RFC: Adaptively resize heap at any GC/SoftMaxHeapSize for G1
Thomas Schatzl
thomas.schatzl at oracle.com
Wed Jun 10 09:31:00 UTC 2020
Hi all, Liang,
after a few months of busy working in the area of G1 heap resizing
and ultimately SoftMaxHeapSize support, I am fairly okay with a first
preview of these associated changes. So I would like to ask for feedback
on the current changes for what I intend to complete in the (early)
jdk16 timeframe.
This is not a request for review of the changes for pushing, although
feedback on the code is also appreciated.

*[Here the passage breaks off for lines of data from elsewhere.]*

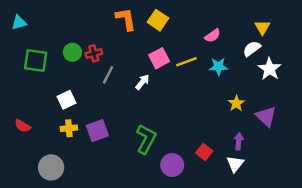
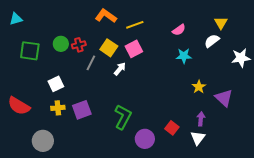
orange L-shape: (126, 19) -> (106, 16), turned -45
yellow square: (158, 20) -> (109, 48), moved
yellow line: (186, 62) -> (135, 25), moved
white star: (270, 69) -> (241, 58), moved, turned 30
red semicircle: (23, 126) -> (19, 106), size x1.6

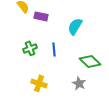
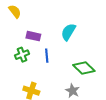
purple rectangle: (41, 16) -> (33, 36), moved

From my point of view only tuning a few heuristics and code polishing
is left to do as the change seems to do what it is intended to do.
In particular it would be nice if Liang Mao, the original requestor of
all this functionality, could help with feedback on his loads. :)

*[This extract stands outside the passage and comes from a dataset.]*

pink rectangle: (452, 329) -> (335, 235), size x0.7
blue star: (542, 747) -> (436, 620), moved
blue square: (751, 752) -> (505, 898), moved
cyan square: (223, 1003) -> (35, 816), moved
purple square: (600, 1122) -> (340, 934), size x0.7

Just to recap: Sometime around end of last year, Liang posted review(s)
with functionality to:
- concurrent uncommit of memory
- implement SoftMaxHeapSize by uncommitting free memory
That did not work well in some cases, so we agreed on us at Oracle
taking over. Today I would like to talk about the progress on the second
part :)
The original proposal did not work well because it did not really change
how G1 resized the heap - i.e. SoftMaxHeapSize related changes to the
heap were quickly undone by regular heap expansion because it was too
aggressive for several reasons (e.g. bugs like JDK-8243672,
JDK-8244603), uncooperative (JDK-8238686) and never actually helped
shrinking or keeping a particular heap size.
This resulted in lots of unnecessary heap changes even on known constant
load.
After some analysis after fixing these issues (at least internally ;)) I
thought that for G1 to keep a particular heap size G1 needs to have an
element in its heap sizing control loop that pushes back on (excessive)
heap expansion.
The best approach I thought of has been to introduce a *lower*
GCTimeRatio that G1 tries to stay *above* by resizing the heap.

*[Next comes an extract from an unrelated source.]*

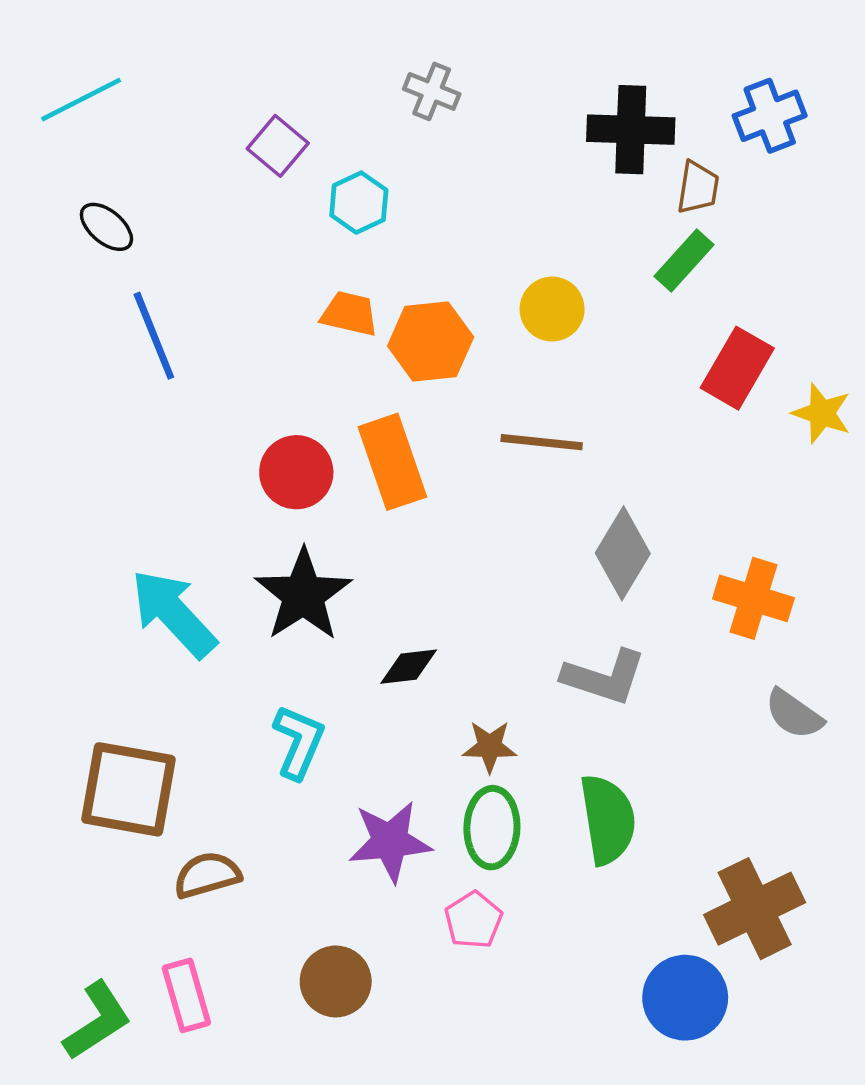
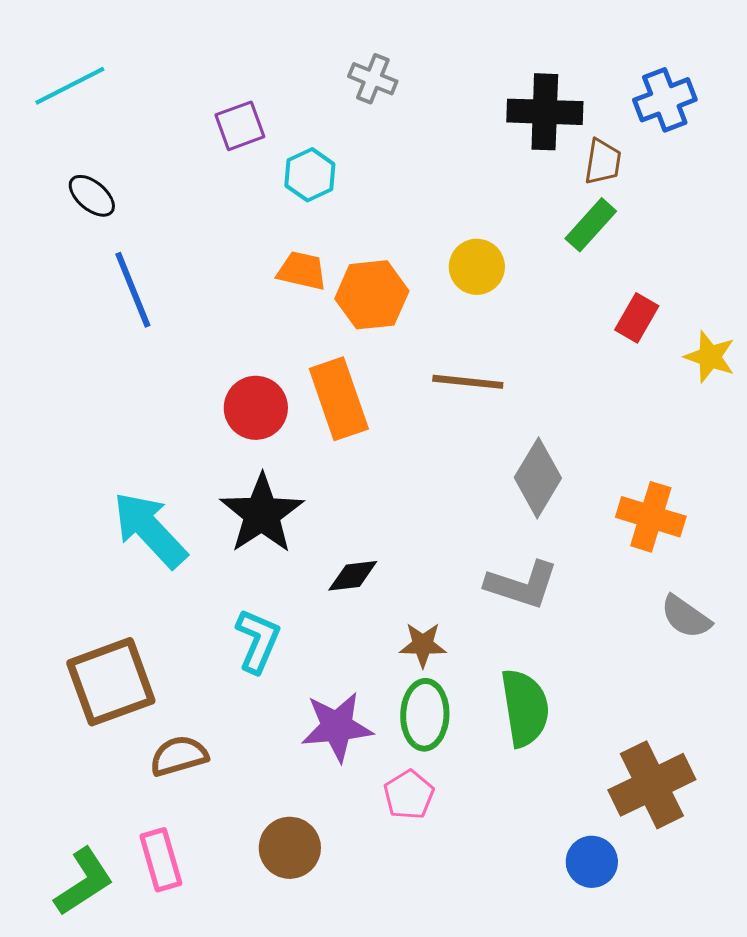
purple square: (278, 146) -> (240, 126), turned 30
red rectangle: (737, 368) -> (637, 318), size x0.7
brown square: (128, 789) -> (111, 682), turned -30
blue circle: (685, 998) -> (592, 862), size x0.7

Effectively, G1 then tries to stay within ["LowerGCTimeRatio",
GCTimeRatio] for its actual gc time ratio.
That works out fairly well actually, and today I thought that the code
is in a state, while still heavy in development (it does look like that
:) still), could be provided for gathering feedback on more loads from you.
First, how to try and use before going into the details and questions I
have:
This is a series of patches, which I put up on cr.openjdk.net that need
to be applied on recent trunk:
These are the ones already out for review:
1) JDK-8243672: http://cr.openjdk.java.net/~tschatzl/8243672/webrev.1/
2) JDK-8244603: http://cr.openjdk.java.net/~tschatzl/8244603/webrev/
These are in the pipeline and not "fully complete" yet:
3) JDK-8238163: http://cr.openjdk.java.net/~tschatzl/8238163/webrev/
(optional)
4) JDK-8238686: http://cr.openjdk.java.net/~tschatzl/8238686/webrev/
5) JDK-8238687: http://cr.openjdk.java.net/~tschatzl/8238687/webrev/
6) JDK-8236073: http://cr.openjdk.java.net/~tschatzl/8236073/webrev/
All of the above:
http://cr.openjdk.java.net/~tschatzl/8236073/webrev.preview/
What these do:
(1) and (2) make the input variables to the control loop more
consistent. Since they are out for review, I would defer to the review
threads for them.
(3) stabilizes IHOP calculation a bit, trying to improve uncommon
situations. This change is optional.
(4) fixes the issue with resizing at Remark being totally disconnected
with actual load, causing some erratic expansions and shrinks.
After some time tinkering with that I decided to remove resizing at
Remark - since we check heap size at every gc anyway, this is not
required any more (but also delaying uncommit to the next gc).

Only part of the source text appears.